Retype the entries exactly, keeping every line intact.

*** Opening INFORMATION SUPPLIED ***

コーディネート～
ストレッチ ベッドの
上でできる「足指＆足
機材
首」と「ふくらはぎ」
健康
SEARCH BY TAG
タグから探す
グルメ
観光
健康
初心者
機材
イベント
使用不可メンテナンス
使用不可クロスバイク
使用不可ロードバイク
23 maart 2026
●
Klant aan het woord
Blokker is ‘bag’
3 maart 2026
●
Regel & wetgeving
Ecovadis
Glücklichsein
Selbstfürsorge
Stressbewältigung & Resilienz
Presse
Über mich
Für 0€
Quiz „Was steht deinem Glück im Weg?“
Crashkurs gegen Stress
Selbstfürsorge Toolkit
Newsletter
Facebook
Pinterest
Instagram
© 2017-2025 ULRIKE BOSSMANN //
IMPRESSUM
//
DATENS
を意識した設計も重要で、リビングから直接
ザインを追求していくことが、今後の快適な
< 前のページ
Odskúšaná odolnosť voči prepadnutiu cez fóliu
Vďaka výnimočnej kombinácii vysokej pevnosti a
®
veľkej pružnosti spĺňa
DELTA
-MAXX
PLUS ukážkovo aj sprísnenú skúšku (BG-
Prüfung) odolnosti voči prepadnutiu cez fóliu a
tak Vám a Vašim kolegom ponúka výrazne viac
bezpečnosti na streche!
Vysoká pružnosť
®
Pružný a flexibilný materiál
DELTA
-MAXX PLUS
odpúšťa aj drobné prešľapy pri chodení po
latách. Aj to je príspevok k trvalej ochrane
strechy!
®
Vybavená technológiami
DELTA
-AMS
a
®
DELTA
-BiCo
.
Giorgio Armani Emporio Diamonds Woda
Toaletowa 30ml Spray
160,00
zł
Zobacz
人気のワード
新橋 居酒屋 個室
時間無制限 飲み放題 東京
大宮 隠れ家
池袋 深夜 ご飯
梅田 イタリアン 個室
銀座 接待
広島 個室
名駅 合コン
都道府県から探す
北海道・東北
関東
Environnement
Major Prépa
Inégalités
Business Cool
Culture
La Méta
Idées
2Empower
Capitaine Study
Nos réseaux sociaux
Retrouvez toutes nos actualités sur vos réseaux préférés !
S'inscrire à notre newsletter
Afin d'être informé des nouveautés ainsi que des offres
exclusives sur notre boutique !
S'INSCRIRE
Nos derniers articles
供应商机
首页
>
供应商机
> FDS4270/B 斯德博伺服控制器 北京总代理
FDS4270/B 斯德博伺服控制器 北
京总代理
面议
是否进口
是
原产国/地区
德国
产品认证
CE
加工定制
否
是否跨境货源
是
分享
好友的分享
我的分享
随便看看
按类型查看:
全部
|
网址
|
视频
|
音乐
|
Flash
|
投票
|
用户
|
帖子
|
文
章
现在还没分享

*** Closing INFORMATION SUPPLIED ***

* SOLUTION TO THIS PROBLEM
コーディネート～
ストレッチ ベッドの
上でできる「足指＆足
機材
首」と「ふくらはぎ」
健康
SEARCH BY TAG
タグから探す
グルメ
観光
健康
初心者
機材
イベント
使用不可メンテナンス
使用不可クロスバイク
使用不可ロードバイク
23 maart 2026
●
Klant aan het woord
Blokker is ‘bag’
3 maart 2026
●
Regel & wetgeving
Ecovadis
Glücklichsein
Selbstfürsorge
Stressbewältigung & Resilienz
Presse
Über mich
Für 0€
Quiz „Was steht deinem Glück im Weg?“
Crashkurs gegen Stress
Selbstfürsorge Toolkit
Newsletter
Facebook
Pinterest
Instagram
© 2017-2025 ULRIKE BOSSMANN //
IMPRESSUM
//
DATENS
を意識した設計も重要で、リビングから直接
ザインを追求していくことが、今後の快適な
< 前のページ
Odskúšaná odolnosť voči prepadnutiu cez fóliu
Vďaka výnimočnej kombinácii vysokej pevnosti a
®
veľkej pružnosti spĺňa
DELTA
-MAXX
PLUS ukážkovo aj sprísnenú skúšku (BG-
Prüfung) odolnosti voči prepadnutiu cez fóliu a
tak Vám a Vašim kolegom ponúka výrazne viac
bezpečnosti na streche!
Vysoká pružnosť
®
Pružný a flexibilný materiál
DELTA
-MAXX PLUS
odpúšťa aj drobné prešľapy pri chodení po
latách. Aj to je príspevok k trvalej ochrane
strechy!
®
Vybavená technológiami
DELTA
-AMS
a
®
DELTA
-BiCo
.
Giorgio Armani Emporio Diamonds Woda
Toaletowa 30ml Spray
160,00
zł
Zobacz
人気のワード
新橋 居酒屋 個室
時間無制限 飲み放題 東京
大宮 隠れ家
池袋 深夜 ご飯
梅田 イタリアン 個室
銀座 接待
広島 個室
名駅 合コン
都道府県から探す
北海道・東北
関東
Environnement
Major Prépa
Inégalités
Business Cool
Culture
La Méta
Idées
2Empower
Capitaine Study
Nos réseaux sociaux
Retrouvez toutes nos actualités sur vos réseaux préférés !
S'inscrire à notre newsletter
Afin d'être informé des nouveautés ainsi que des offres
exclusives sur notre boutique !
S'INSCRIRE
Nos derniers articles
供应商机
首页
>
供应商机
> FDS4270/B 斯德博伺服控制器 北京总代理
FDS4270/B 斯德博伺服控制器 北
京总代理
面议
是否进口
是
原产国/地区
德国
产品认证
CE
加工定制
否
是否跨境货源
是
分享
好友的分享
我的分享
随便看看
按类型查看:
全部
|
网址
|
视频
|
音乐
|
Flash
|
投票
|
用户
|
帖子
|
文
章
现在还没分享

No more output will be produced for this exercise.